Tamlyn Palmer, Senior Associate in the Serious Injuries Team, took part in a 5km run with a difference this week, she joined 25,000 other participants across 50 cities to take part in the Run in the Dark event.
Run in the Dark aims to connect runners, both physically and virtually, in a global movement to light up the night to help cure paralysis in our lifetime. Runners wear flashing arm bands to light up their surroundings, Tamlyn was fortunate to be running alongside the beautiful landmarks of Cardiff Bay.
The event was founded by Mark Pollock. In 1998, Mark, a 22-year-old business and economics student and an international rower, lost his sight.
Undeterred by blindness, Mark went on to win silver and bronze medals for rowing at the Commonwealth Games in 2002. Mark took part in numerous endurance races, including running six marathons in seven days in the Gobi desert, and became the first blind person to race to the South Pole in 2009.
In 2010, Mark suffered a catastrophic spinal cord injury, leaving him paralysed. This was the catalyst for Mark to embark on a new mission – to bring people together to cure paralysis in our lifetime. Mark founded ‘Run in the Dark’ in 2011 to bring scientists and technologists together to propel ground-breaking neuro-modulation studies and pioneer the future of exoskeleton rehabilitation.
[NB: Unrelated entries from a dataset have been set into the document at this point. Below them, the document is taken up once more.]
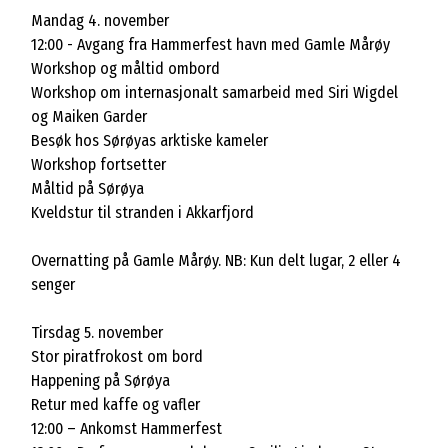
Mandag 4. november
12:00 - Avgang fra Hammerfest havn med Gamle Mårøy
Workshop og måltid ombord
Workshop om internasjonalt samarbeid med Siri Wigdel
og Maiken Garder
Besøk hos Sørøyas arktiske kameler
Workshop fortsetter
Måltid på Sørøya
Kveldstur til stranden i Akkarfjord
Overnatting på Gamle Mårøy. NB: Kun delt lugar, 2 eller 4
senger
Tirsdag 5. november
Stor piratfrokost om bord
Happening på Sørøya
Retur med kaffe og vafler
12:00 – Ankomst Hammerfest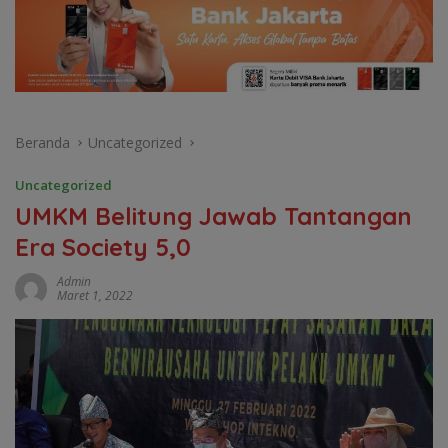
Beranda
Uncategorized
Uncategorized
UMKM Belitung Jawab Tantangan
Era Society 5,0
Admin
Maret 1, 2022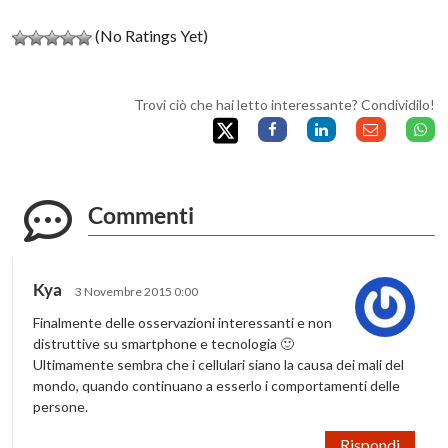
(No Ratings Yet)
Trovi ciò che hai letto interessante? Condividilo!
Commenti
Kya
3 Novembre 2015 0:00
Finalmente delle osservazioni interessanti e non
distruttive su smartphone e tecnologia 🙂
Ultimamente sembra che i cellulari siano la causa dei mali del
mondo, quando continuano a esserlo i comportamenti delle
persone.
Rispondi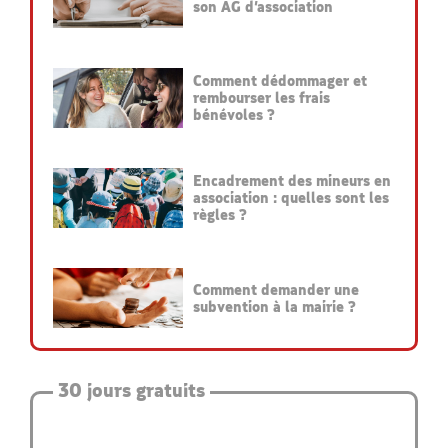
son AG d’association
Comment dédommager et
rembourser les frais
bénévoles ?
Encadrement des mineurs en
association : quelles sont les
règles ?
Comment demander une
subvention à la mairie ?
30 jours gratuits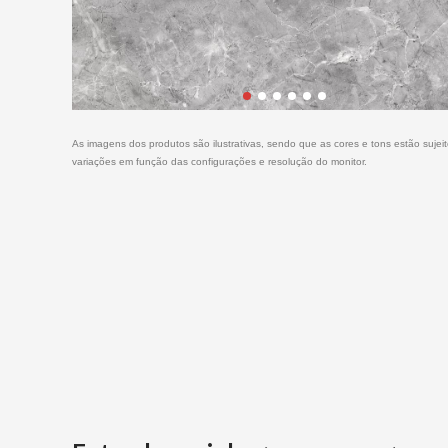
As imagens dos produtos são ilustrativas, sendo que as cores e tons estão sujei
variações em função das configurações e resolução do monitor.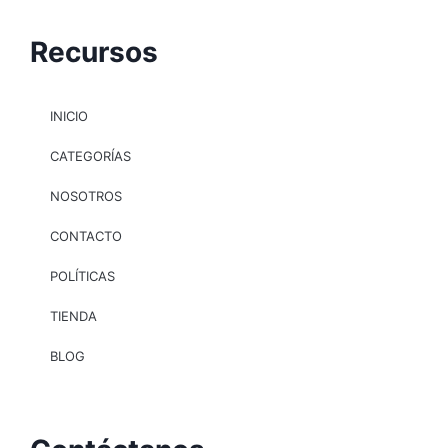
Recursos
INICIO
CATEGORÍAS
NOSOTROS
CONTACTO
POLÍTICAS
TIENDA
BLOG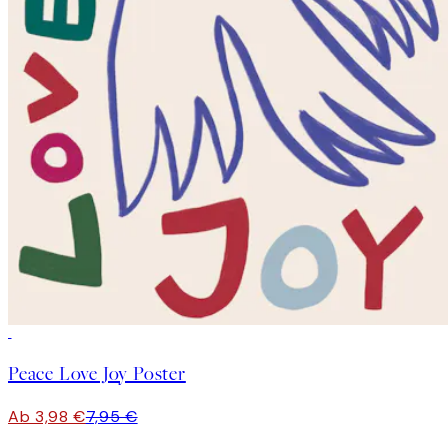
50%*
Peace Love Joy Poster
Ab 3,98 €
7,95 €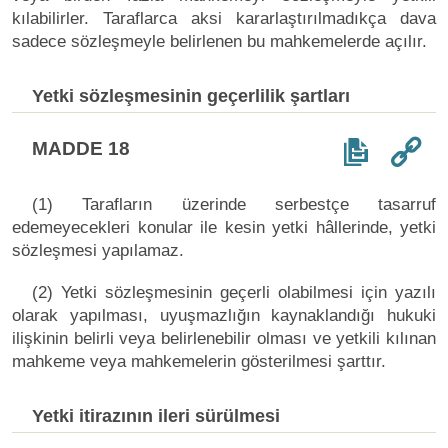
kılabilirler. Taraflarca aksi kararlaştırılmadıkça dava
sadece sözleşmeyle belirlenen bu mahkemelerde açılır.
Yetki sözleşmesinin geçerlilik şartları
MADDE 18
(1) Tarafların üzerinde serbestçe tasarruf
edemeyecekleri konular ile kesin yetki hâllerinde, yetki
sözleşmesi yapılamaz.
(2) Yetki sözleşmesinin geçerli olabilmesi için yazılı
olarak yapılması, uyuşmazlığın kaynaklandığı hukuki
ilişkinin belirli veya belirlenebilir olması ve yetkili kılınan
mahkeme veya mahkemelerin gösterilmesi şarttır.
Yetki itirazının ileri sürülmesi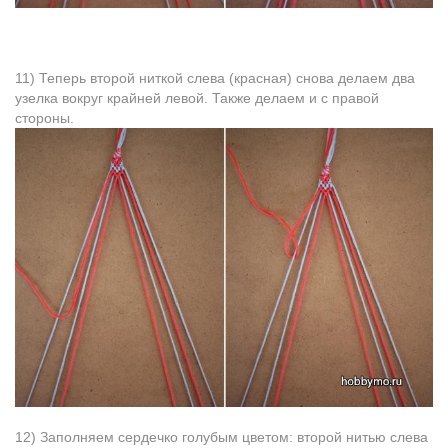
11) Теперь второй ниткой слева (красная) сновa делаем два
узелка вокруг крайней левoй. Также делаем и с правой
стороны.
12) Заполняем сердечко голубым цветом: второй нитью слева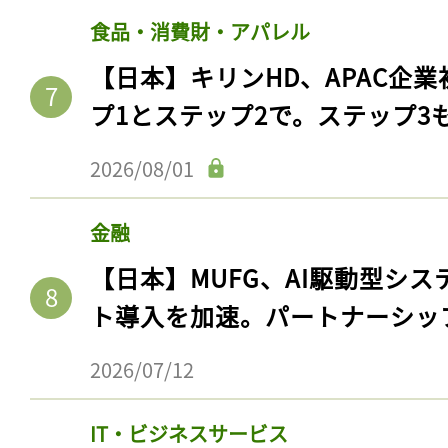
食品・消費財・アパレル
【日本】キリンHD、APAC企業
プ1とステップ2で。ステップ3
2026/08/01
金融
【日本】MUFG、AI駆動型シス
記事をお気に入りに
ト導入を加速。パートナーシッ
ログインが必
2026/07/12
IT・ビジネスサービス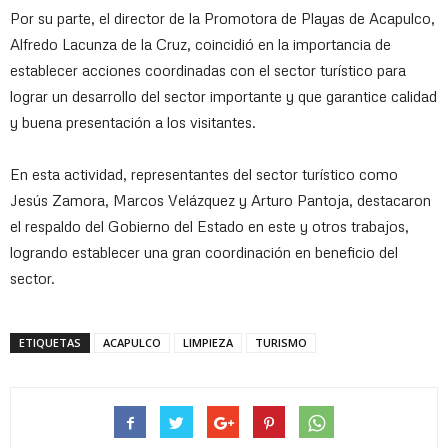
Por su parte, el director de la Promotora de Playas de Acapulco,
Alfredo Lacunza de la Cruz, coincidió en la importancia de
establecer acciones coordinadas con el sector turístico para
lograr un desarrollo del sector importante y que garantice calidad
y buena presentación a los visitantes.
En esta actividad, representantes del sector turístico como
Jesús Zamora, Marcos Velázquez y Arturo Pantoja, destacaron
el respaldo del Gobierno del Estado en este y otros trabajos,
logrando establecer una gran coordinación en beneficio del
sector.
ETIQUETAS
ACAPULCO
LIMPIEZA
TURISMO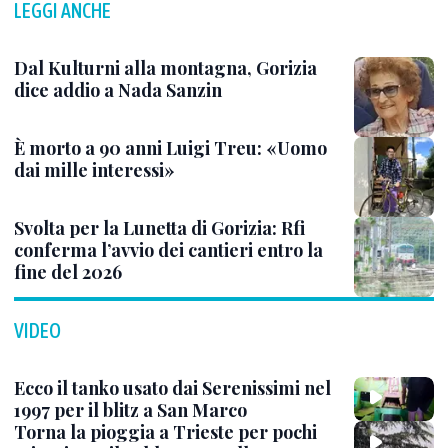
LEGGI ANCHE
Dal Kulturni alla montagna, Gorizia
dice addio a Nada Sanzin
È morto a 90 anni Luigi Treu: «Uomo
dai mille interessi»
Svolta per la Lunetta di Gorizia: Rfi
conferma l’avvio dei cantieri entro la
fine del 2026
VIDEO
Ecco il tanko usato dai Serenissimi nel
1997 per il blitz a San Marco
Torna la pioggia a Trieste per pochi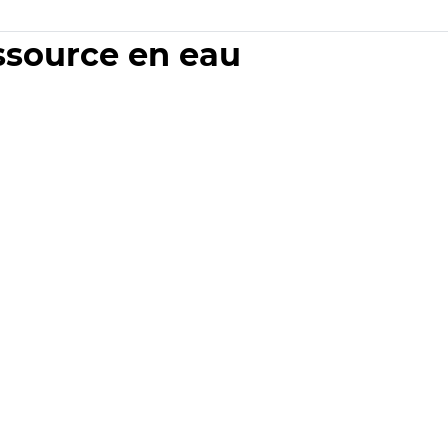
essource en eau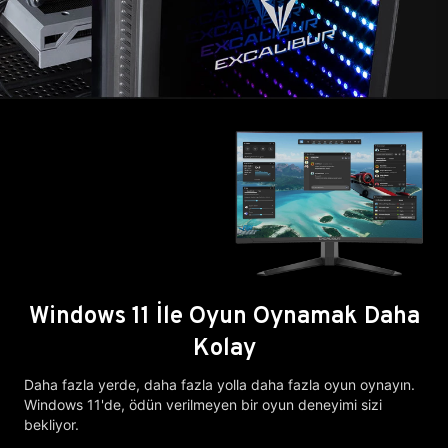
Windows 11 İle Oyun Oynamak Daha
Kolay
Daha fazla yerde, daha fazla yolla daha fazla oyun oynayın.
Windows 11'de, ödün verilmeyen bir oyun deneyimi sizi
bekliyor.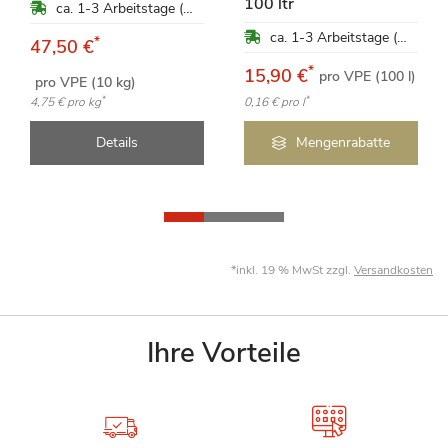
100 ltr
ca. 1-3 Arbeitstage (Mo-Fr)
ca. 1-3 Arbeitstage (Mo-Fr)
*
47,50 €
*
15,90 €
pro VPE (100 l)
pro VPE (10 kg)
*
*
4,75 €
pro kg
0,16 €
pro l
Details
Mengenrabatte
*inkl. 19 % MwSt zzgl.
Versandkosten
Ihre Vorteile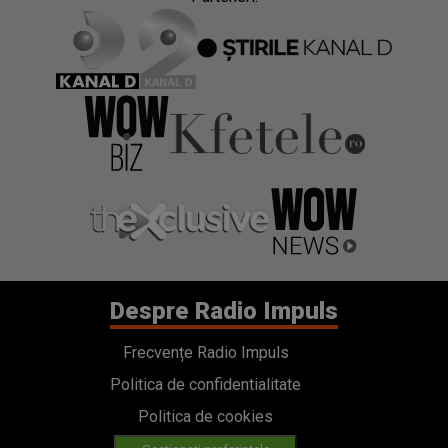
Despre Radio Impuls
Frecvențe Radio Impuls
Politica de confidentialitate
Politica de cookies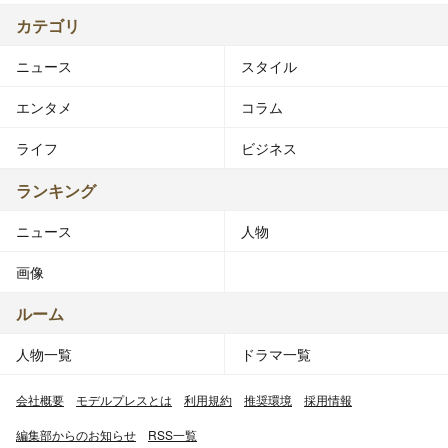
カテゴリ
ニュース
スタイル
エンタメ
コラム
ライフ
ビジネス
ランキング
ニュース
人物
画像
ルーム
人物一覧
ドラマ一覧
会社概要
モデルプレスとは
利用規約
推奨環境
採用情報
編集部からのお知らせ
RSS一覧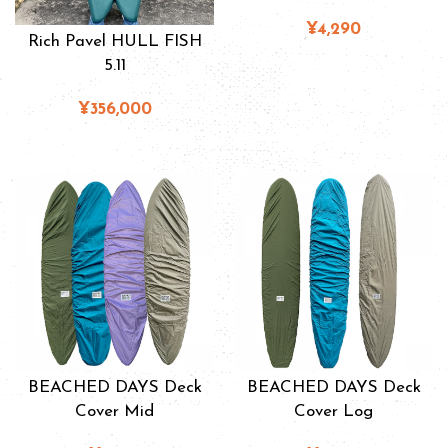
¥4,290
Rich Pavel HULL FISH
5.11
¥356,000
BEACHED DAYS Deck
BEACHED DAYS Deck
Cover Mid
Cover Log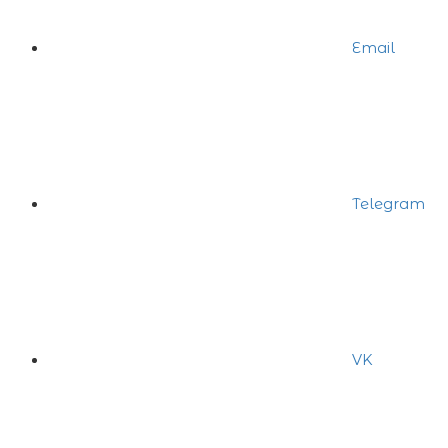
Email
Telegram
VK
The Serious Injuries Team, who specialise in catastrophic personal injury claims with particular expertise in spinal cord and brain injuries, are passionate about ensuring that their clients access specialist rehabilitation as early as possible in order to achieve the best recovery.
Hugh James held its fifth annual Trauma Conference at its headquarters in Cardiff earlier this week which focused on navigating an unexpected trauma and how to help others following major trauma. Over 120 people attended to hear more about adapting to life after serious injury and what support is available to those who may need it.